The specific errors that the author makes include her claiming that by the late 50's Buster didn't even remember who Dorothy Sebastian was - part of her portrait of Buster as an emotional cripple. However, about the same time, Buster wrote, along with a ghost-author "My Wonderful World of Slapstick" in which he talks about the dilemma he was in when he met his third wife Eleanor while already involved with a woman with which he had an off-and-on relationship for the previous ten years, and how he wanted to break it off with this woman to pursue Eleanor without hurting the woman's feelings. He is obviously talking about Dorothy Sebastian here, but he comes from an era in which he doesn't want to "kiss and tell" and omits her name from the book. There are other erroneous conclusions in which the author totally misinterprets certain magazine articles to claim Buster is actually complaining about this or that. The point is, take this book with a grain of salt. Entertaining it is, entirely accurate it is not.

From reading this book - and others for that matter - the person who comes across as a total mystery to me is Natalie Talmadge - Keaton's first wife.

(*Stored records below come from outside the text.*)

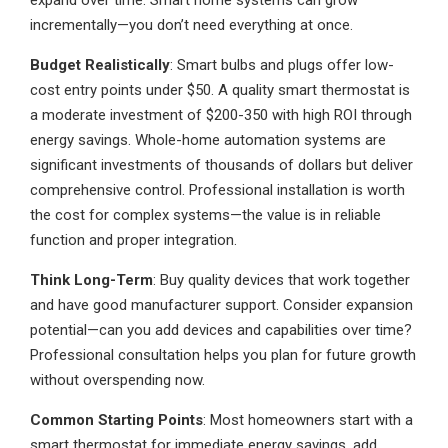
expand over time. Smart home systems can grow
incrementally—you don’t need everything at once.
Budget Realistically
: Smart bulbs and plugs offer low-
cost entry points under $50. A quality smart thermostat is
a moderate investment of $200-350 with high ROI through
energy savings. Whole-home automation systems are
significant investments of thousands of dollars but deliver
comprehensive control. Professional installation is worth
the cost for complex systems—the value is in reliable
function and proper integration.
Think Long-Term
: Buy quality devices that work together
and have good manufacturer support. Consider expansion
potential—can you add devices and capabilities over time?
Professional consultation helps you plan for future growth
without overspending now.
Common Starting Points
: Most homeowners start with a
smart thermostat for immediate energy savings, add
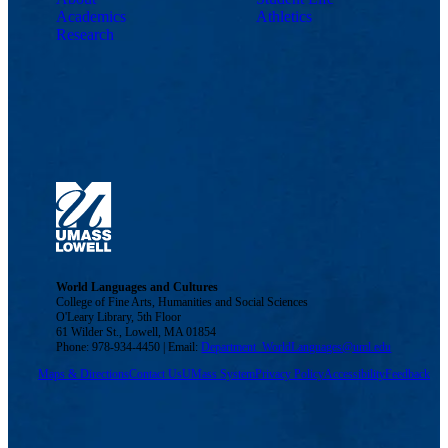
Academics
Athletics
Research
World Languages and Cultures
College of Fine Arts, Humanities and Social Sciences
O'Leary Library, 5th Floor
61 Wilder St., Lowell, MA 01854
Phone: 978-934-4450 | Email:
Department_WorldLanguages@uml.edu
Maps & Directions
Contact Us
UMass System
Privacy Policy
Accessibility
Feedback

Here again, the author adds her own conclusions about Natalie's attitudes that I can't see Natalie ever conveying to anyone who would have revealed them, but the following facts are inescapible:
a. Natalie spent a huge percentage of Buster's money on clothes she never wore and homes Buster really couldn't afford.

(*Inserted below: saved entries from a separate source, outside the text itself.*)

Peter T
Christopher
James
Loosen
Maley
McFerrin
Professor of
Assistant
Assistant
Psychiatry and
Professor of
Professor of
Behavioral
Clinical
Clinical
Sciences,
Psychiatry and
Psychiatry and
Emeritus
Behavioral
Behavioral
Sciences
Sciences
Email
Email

b. Natalie ceased sexual relations with Buster after the birth of their second child.
c. The effect of (a) was that Buster HAD to sign the contract with MGM in order to keep the money pouring in after his own studio closed.
d. The effect of (b) was that Buster looked elsewhere for female companionship.

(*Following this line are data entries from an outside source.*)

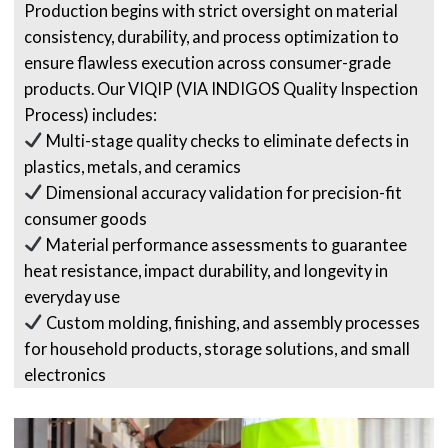
Production begins with strict oversight on material
consistency, durability, and process optimization to
ensure flawless execution across consumer-grade
products. Our VIQIP (VIA INDIGOS Quality Inspection
Process) includes:
Multi-stage quality checks to eliminate defects in
plastics, metals, and ceramics
Dimensional accuracy validation for precision-fit
consumer goods
Material performance assessments to guarantee
heat resistance, impact durability, and longevity in
everyday use
Custom molding, finishing, and assembly processes
for household products, storage solutions, and small
electronics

e. The effect of (c) was that Buster became an alcoholic when he no longer had any creative control over his films and was reduced to a performer in movies he largely held in contempt.
f. Natalie ultimately divorced Keaton because of (d) and (e) and was seethingly angry with him for the rest of her natural life, when in fact her own actions ( (a) and (b) ) contributed to the whole cycle in the first place.

In spite of this obvious chain of events, Keaton never spoke evil of his first wife, a fact that even the author of this book admits. That truly makes him a class act in my book.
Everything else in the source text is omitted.